### EXERCISE REQUIREMENTS
Could each record be written out again exactly as it stands?

### INPUT RECORDS
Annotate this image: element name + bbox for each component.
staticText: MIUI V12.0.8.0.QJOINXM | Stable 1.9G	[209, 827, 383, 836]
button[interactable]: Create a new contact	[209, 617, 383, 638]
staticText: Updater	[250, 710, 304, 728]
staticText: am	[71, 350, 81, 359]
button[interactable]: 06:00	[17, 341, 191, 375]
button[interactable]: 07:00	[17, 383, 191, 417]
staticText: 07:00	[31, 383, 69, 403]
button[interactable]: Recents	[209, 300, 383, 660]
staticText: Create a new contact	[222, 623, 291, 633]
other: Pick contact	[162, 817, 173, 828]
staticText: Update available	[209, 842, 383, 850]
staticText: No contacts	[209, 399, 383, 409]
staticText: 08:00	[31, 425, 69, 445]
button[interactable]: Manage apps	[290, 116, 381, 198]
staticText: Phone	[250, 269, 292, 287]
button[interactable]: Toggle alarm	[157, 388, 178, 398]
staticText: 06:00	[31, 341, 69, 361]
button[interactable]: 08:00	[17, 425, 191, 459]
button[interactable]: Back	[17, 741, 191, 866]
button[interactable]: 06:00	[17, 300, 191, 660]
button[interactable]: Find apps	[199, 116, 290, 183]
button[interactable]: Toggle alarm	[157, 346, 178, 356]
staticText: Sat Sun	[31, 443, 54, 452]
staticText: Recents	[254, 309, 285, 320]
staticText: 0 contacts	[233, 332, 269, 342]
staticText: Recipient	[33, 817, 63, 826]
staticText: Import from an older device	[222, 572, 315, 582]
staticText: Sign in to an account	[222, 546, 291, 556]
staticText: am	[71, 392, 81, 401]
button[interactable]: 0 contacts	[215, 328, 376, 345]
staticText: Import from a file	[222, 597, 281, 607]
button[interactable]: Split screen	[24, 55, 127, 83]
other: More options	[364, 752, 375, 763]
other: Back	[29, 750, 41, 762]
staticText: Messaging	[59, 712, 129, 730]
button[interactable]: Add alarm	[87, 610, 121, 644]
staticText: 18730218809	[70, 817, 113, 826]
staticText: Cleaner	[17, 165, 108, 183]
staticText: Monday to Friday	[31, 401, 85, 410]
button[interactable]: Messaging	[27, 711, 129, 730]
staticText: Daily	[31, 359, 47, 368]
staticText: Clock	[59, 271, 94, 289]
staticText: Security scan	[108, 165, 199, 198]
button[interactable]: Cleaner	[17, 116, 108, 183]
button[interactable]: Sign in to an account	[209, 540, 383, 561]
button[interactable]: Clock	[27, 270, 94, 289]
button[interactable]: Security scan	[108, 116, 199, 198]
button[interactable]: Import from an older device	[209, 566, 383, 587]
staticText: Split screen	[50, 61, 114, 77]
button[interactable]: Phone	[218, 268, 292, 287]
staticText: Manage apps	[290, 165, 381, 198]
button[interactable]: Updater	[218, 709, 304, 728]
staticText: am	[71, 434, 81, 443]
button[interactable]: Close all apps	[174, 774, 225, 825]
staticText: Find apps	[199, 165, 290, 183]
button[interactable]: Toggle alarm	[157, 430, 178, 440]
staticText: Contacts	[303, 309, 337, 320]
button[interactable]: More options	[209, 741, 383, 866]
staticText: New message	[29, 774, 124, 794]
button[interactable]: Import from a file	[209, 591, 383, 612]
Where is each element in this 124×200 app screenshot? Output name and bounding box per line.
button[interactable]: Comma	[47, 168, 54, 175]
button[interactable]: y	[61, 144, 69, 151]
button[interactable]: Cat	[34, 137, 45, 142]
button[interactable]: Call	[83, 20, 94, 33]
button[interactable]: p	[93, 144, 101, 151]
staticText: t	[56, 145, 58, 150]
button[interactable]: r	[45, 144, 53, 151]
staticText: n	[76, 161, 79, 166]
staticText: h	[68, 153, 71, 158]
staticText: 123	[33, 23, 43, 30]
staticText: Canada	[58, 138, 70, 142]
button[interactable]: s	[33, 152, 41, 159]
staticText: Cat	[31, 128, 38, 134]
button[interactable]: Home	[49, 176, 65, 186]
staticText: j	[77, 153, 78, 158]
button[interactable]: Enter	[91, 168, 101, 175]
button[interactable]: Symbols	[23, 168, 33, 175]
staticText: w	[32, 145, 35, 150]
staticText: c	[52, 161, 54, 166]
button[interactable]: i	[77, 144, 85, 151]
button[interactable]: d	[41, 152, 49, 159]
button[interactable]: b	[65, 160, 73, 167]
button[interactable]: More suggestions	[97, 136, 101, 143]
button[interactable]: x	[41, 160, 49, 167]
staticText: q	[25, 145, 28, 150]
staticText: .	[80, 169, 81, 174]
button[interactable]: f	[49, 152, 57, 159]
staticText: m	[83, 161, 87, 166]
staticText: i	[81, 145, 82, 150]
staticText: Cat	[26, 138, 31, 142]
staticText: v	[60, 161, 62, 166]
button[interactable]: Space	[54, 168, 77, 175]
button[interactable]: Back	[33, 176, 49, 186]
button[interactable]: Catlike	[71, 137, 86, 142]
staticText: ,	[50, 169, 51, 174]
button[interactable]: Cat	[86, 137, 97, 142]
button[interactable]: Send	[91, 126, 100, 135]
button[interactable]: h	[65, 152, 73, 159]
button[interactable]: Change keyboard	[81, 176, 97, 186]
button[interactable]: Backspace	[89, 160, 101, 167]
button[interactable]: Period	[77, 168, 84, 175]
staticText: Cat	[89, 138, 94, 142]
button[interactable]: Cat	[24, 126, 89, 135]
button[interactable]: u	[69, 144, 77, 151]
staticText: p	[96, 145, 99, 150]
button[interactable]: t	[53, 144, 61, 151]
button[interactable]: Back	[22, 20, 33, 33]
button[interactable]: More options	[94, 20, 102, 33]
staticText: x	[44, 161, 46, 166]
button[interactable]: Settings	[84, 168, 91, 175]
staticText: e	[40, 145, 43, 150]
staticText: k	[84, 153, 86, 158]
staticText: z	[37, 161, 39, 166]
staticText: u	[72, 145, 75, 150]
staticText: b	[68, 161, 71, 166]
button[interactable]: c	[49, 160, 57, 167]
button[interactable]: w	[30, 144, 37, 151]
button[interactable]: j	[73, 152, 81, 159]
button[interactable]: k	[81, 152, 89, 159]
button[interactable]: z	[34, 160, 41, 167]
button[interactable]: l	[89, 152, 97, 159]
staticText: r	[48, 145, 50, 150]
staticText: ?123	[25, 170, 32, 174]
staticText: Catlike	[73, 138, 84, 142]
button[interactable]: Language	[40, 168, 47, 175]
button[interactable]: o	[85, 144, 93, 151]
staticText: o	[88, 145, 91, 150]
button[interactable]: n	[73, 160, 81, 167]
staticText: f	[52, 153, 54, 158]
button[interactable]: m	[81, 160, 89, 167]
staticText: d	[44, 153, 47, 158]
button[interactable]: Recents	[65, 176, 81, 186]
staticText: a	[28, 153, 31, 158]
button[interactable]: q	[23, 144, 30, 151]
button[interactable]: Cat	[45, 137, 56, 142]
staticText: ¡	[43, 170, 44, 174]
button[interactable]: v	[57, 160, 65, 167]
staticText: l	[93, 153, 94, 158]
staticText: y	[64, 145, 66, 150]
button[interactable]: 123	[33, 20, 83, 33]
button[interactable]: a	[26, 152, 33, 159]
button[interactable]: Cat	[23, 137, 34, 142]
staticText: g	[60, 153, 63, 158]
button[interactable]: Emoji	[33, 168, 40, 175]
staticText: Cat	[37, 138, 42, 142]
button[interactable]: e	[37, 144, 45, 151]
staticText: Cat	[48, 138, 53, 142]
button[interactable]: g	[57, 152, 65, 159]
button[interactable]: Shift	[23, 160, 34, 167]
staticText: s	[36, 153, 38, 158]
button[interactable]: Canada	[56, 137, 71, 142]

### SOLUTION
Annotate this image: element name + bbox for each component.
staticText: MIUI V12.0.8.0.QJOINXM | Stable 1.9G	[209, 827, 383, 836]
button[interactable]: Create a new contact	[209, 617, 383, 638]
staticText: Updater	[250, 710, 304, 728]
staticText: am	[71, 350, 81, 359]
button[interactable]: 06:00	[17, 341, 191, 375]
button[interactable]: 07:00	[17, 383, 191, 417]
staticText: 07:00	[31, 383, 69, 403]
button[interactable]: Recents	[209, 300, 383, 660]
staticText: Create a new contact	[222, 623, 291, 633]
other: Pick contact	[162, 817, 173, 828]
staticText: Update available	[209, 842, 383, 850]
staticText: No contacts	[209, 399, 383, 409]
staticText: 08:00	[31, 425, 69, 445]
button[interactable]: Manage apps	[290, 116, 381, 198]
staticText: Phone	[250, 269, 292, 287]
button[interactable]: Toggle alarm	[157, 388, 178, 398]
staticText: 06:00	[31, 341, 69, 361]
button[interactable]: 08:00	[17, 425, 191, 459]
button[interactable]: Back	[17, 741, 191, 866]
button[interactable]: 06:00	[17, 300, 191, 660]
button[interactable]: Find apps	[199, 116, 290, 183]
button[interactable]: Toggle alarm	[157, 346, 178, 356]
staticText: Sat Sun	[31, 443, 54, 452]
staticText: Recents	[254, 309, 285, 320]
staticText: 0 contacts	[233, 332, 269, 342]
staticText: Recipient	[33, 817, 63, 826]
staticText: Import from an older device	[222, 572, 315, 582]
staticText: Sign in to an account	[222, 546, 291, 556]
staticText: am	[71, 392, 81, 401]
button[interactable]: 0 contacts	[215, 328, 376, 345]
staticText: Import from a file	[222, 597, 281, 607]
button[interactable]: Split screen	[24, 55, 127, 83]
other: More options	[364, 752, 375, 763]
other: Back	[29, 750, 41, 762]
staticText: Messaging	[59, 712, 129, 730]
button[interactable]: Add alarm	[87, 610, 121, 644]
staticText: 18730218809	[70, 817, 113, 826]
staticText: Cleaner	[17, 165, 108, 183]
staticText: Monday to Friday	[31, 401, 85, 410]
button[interactable]: Messaging	[27, 711, 129, 730]
staticText: Daily	[31, 359, 47, 368]
staticText: Clock	[59, 271, 94, 289]
staticText: Security scan	[108, 165, 199, 198]
button[interactable]: Cleaner	[17, 116, 108, 183]
button[interactable]: Sign in to an account	[209, 540, 383, 561]
button[interactable]: Clock	[27, 270, 94, 289]
button[interactable]: Security scan	[108, 116, 199, 198]
button[interactable]: Import from an older device	[209, 566, 383, 587]
staticText: Split screen	[50, 61, 114, 77]
button[interactable]: Phone	[218, 268, 292, 287]
staticText: Manage apps	[290, 165, 381, 198]
button[interactable]: Updater	[218, 709, 304, 728]
staticText: am	[71, 434, 81, 443]
button[interactable]: Close all apps	[174, 774, 225, 825]
staticText: Find apps	[199, 165, 290, 183]
button[interactable]: Toggle alarm	[157, 430, 178, 440]
staticText: Contacts	[303, 309, 337, 320]
button[interactable]: More options	[209, 741, 383, 866]
staticText: New message	[29, 774, 124, 794]
button[interactable]: Import from a file	[209, 591, 383, 612]
Where is each element in this 124×200 app screenshot? Output name and bounding box per line.
button[interactable]: Comma	[47, 168, 54, 175]
button[interactable]: y	[61, 144, 69, 151]
button[interactable]: Cat	[34, 137, 45, 142]
button[interactable]: Call	[83, 20, 94, 33]
button[interactable]: p	[93, 144, 101, 151]
staticText: t	[56, 145, 58, 150]
button[interactable]: r	[45, 144, 53, 151]
staticText: n	[76, 161, 79, 166]
staticText: h	[68, 153, 71, 158]
staticText: 123	[33, 23, 43, 30]
staticText: Canada	[58, 138, 70, 142]
button[interactable]: s	[33, 152, 41, 159]
staticText: Cat	[31, 128, 38, 134]
button[interactable]: Home	[49, 176, 65, 186]
staticText: j	[77, 153, 78, 158]
button[interactable]: Enter	[91, 168, 101, 175]
button[interactable]: Symbols	[23, 168, 33, 175]
staticText: w	[32, 145, 35, 150]
staticText: c	[52, 161, 54, 166]
button[interactable]: i	[77, 144, 85, 151]
button[interactable]: d	[41, 152, 49, 159]
button[interactable]: b	[65, 160, 73, 167]
button[interactable]: More suggestions	[97, 136, 101, 143]
button[interactable]: x	[41, 160, 49, 167]
staticText: q	[25, 145, 28, 150]
staticText: .	[80, 169, 81, 174]
button[interactable]: f	[49, 152, 57, 159]
staticText: m	[83, 161, 87, 166]
staticText: i	[81, 145, 82, 150]
staticText: Cat	[26, 138, 31, 142]
staticText: v	[60, 161, 62, 166]
button[interactable]: Space	[54, 168, 77, 175]
button[interactable]: Back	[33, 176, 49, 186]
button[interactable]: Catlike	[71, 137, 86, 142]
staticText: ,	[50, 169, 51, 174]
button[interactable]: Cat	[86, 137, 97, 142]
button[interactable]: Send	[91, 126, 100, 135]
button[interactable]: h	[65, 152, 73, 159]
button[interactable]: Change keyboard	[81, 176, 97, 186]
button[interactable]: Backspace	[89, 160, 101, 167]
button[interactable]: Period	[77, 168, 84, 175]
staticText: Cat	[89, 138, 94, 142]
button[interactable]: Cat	[24, 126, 89, 135]
button[interactable]: u	[69, 144, 77, 151]
staticText: p	[96, 145, 99, 150]
button[interactable]: t	[53, 144, 61, 151]
button[interactable]: Back	[22, 20, 33, 33]
button[interactable]: More options	[94, 20, 102, 33]
staticText: x	[44, 161, 46, 166]
button[interactable]: Settings	[84, 168, 91, 175]
staticText: e	[40, 145, 43, 150]
staticText: k	[84, 153, 86, 158]
staticText: z	[37, 161, 39, 166]
staticText: u	[72, 145, 75, 150]
staticText: b	[68, 161, 71, 166]
button[interactable]: c	[49, 160, 57, 167]
button[interactable]: w	[30, 144, 37, 151]
button[interactable]: j	[73, 152, 81, 159]
button[interactable]: k	[81, 152, 89, 159]
button[interactable]: z	[34, 160, 41, 167]
button[interactable]: l	[89, 152, 97, 159]
staticText: r	[48, 145, 50, 150]
staticText: ?123	[25, 170, 32, 174]
staticText: Catlike	[73, 138, 84, 142]
button[interactable]: Language	[40, 168, 47, 175]
button[interactable]: o	[85, 144, 93, 151]
staticText: o	[88, 145, 91, 150]
button[interactable]: n	[73, 160, 81, 167]
staticText: f	[52, 153, 54, 158]
button[interactable]: m	[81, 160, 89, 167]
staticText: d	[44, 153, 47, 158]
button[interactable]: Recents	[65, 176, 81, 186]
staticText: a	[28, 153, 31, 158]
button[interactable]: q	[23, 144, 30, 151]
button[interactable]: Cat	[45, 137, 56, 142]
staticText: ¡	[43, 170, 44, 174]
button[interactable]: v	[57, 160, 65, 167]
staticText: l	[93, 153, 94, 158]
staticText: y	[64, 145, 66, 150]
button[interactable]: 123	[33, 20, 83, 33]
button[interactable]: a	[26, 152, 33, 159]
button[interactable]: Cat	[23, 137, 34, 142]
staticText: g	[60, 153, 63, 158]
button[interactable]: Emoji	[33, 168, 40, 175]
staticText: Cat	[37, 138, 42, 142]
button[interactable]: e	[37, 144, 45, 151]
staticText: Cat	[48, 138, 53, 142]
button[interactable]: g	[57, 152, 65, 159]
button[interactable]: Shift	[23, 160, 34, 167]
staticText: s	[36, 153, 38, 158]
button[interactable]: Canada	[56, 137, 71, 142]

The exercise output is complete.